TASK INSTRUCTIONS
With the pictures left out, retype exactly the lines below starting at the line that contains "визитной карточкой на" and ending at the line that contains "тұтынушылардың құқықтарын қорғау".

(Collected data)
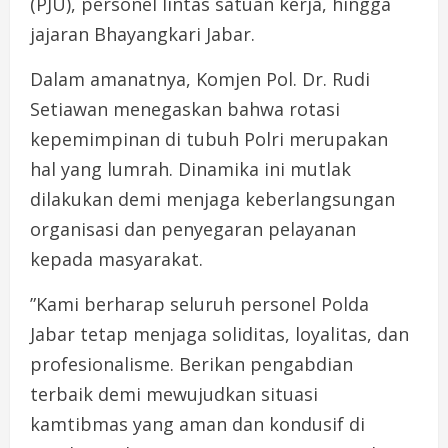
(PJU), personel lintas satuan kerja, hingga
jajaran Bhayangkari Jabar.
​Dalam amanatnya, Komjen Pol. Dr. Rudi
Setiawan menegaskan bahwa rotasi
kepemimpinan di tubuh Polri merupakan
hal yang lumrah. Dinamika ini mutlak
dilakukan demi menjaga keberlangsungan
organisasi dan penyegaran pelayanan
kepada masyarakat.
​”Kami berharap seluruh personel Polda
Jabar tetap menjaga soliditas, loyalitas, dan
profesionalisme. Berikan pengabdian
terbaik demi mewujudkan situasi
kamtibmas yang aman dan kondusif di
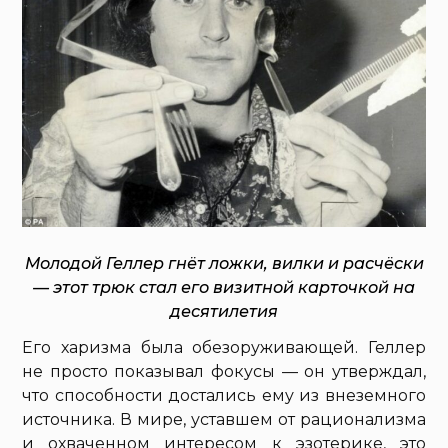
Молодой Геллер гнёт ложки, вилки и расчёски
— этот трюк стал его визитной карточкой на
десятилетия
Его харизма была обезоруживающей. Геллер
не просто показывал фокусы — он утверждал,
что способности достались ему из внеземного
источника. В мире, уставшем от рационализма
и охваченном интересом к эзотерике, это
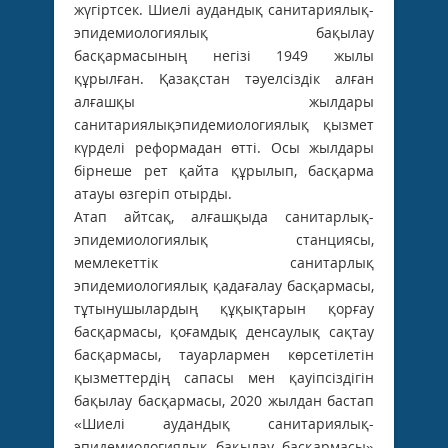
жүгіртсек. Шиелі аудандық санитариялық-
эпидемиологиялық бақылау
басқармасының негізі 1949 жылы
құрылған. Қазақстан тәуелсіздік алған
алғашқы жылдары
санитариялықэпидемиологиялық қызмет
күрделі реформадан өтті. Осы жылдары
бірнеше рет қайта құрылып, басқарма
атауы өзгеріп отырды.
Атап айтсақ, алғашқыда санитарлық-
эпидемиологиялық станциясы,
мемлекеттік санитарлық
эпидемиологиялық қадағалау басқармасы,
тұтынушылардың құқықтарын қорғау
басқармасы, қоғамдық денсаулық сақтау
басқармасы, тауарлармен көрсетілетін
қызметтердің сапасы мен қауіпсіздігін
бақылау басқармасы, 2020 жылдан бастап
«Шиелі аудандық санитариялық-
эпидемиологиялық бақылау басқармасы»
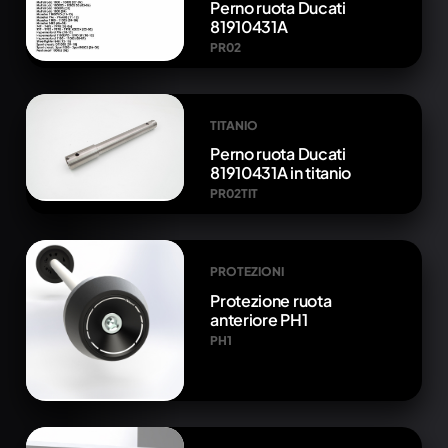
Perno ruota Ducati
81910431A
PR02
TITANIO
Perno ruota Ducati
81910431A in titanio
PR02TIT
PROTEZIONI
Protezione ruota
anteriore PH1
PH1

ANSWER TO THIS PROBLEM
— этот трюк стал его визитной карточкой на
десятилетия
Его харизма была обезоруживающей. Геллер
не просто показывал фокусы — он утверждал,
что способности достались ему из внеземного
источника. В мире, уставшем от рационализма
и охваченном интересом к эзотерике, это
жүгіртсек. Шиелі аудандық санитариялық-
эпидемиологиялық бақылау
басқармасының негізі 1949 жылы
құрылған. Қазақстан тәуелсіздік алған
алғашқы жылдары
санитариялықэпидемиологиялық қызмет
күрделі реформадан өтті. Осы жылдары
бірнеше рет қайта құрылып, басқарма
атауы өзгеріп отырды.
Атап айтсақ, алғашқыда санитарлық-
эпидемиологиялық станциясы,
мемлекеттік санитарлық
эпидемиологиялық қадағалау басқармасы,
тұтынушылардың құқықтарын қорғау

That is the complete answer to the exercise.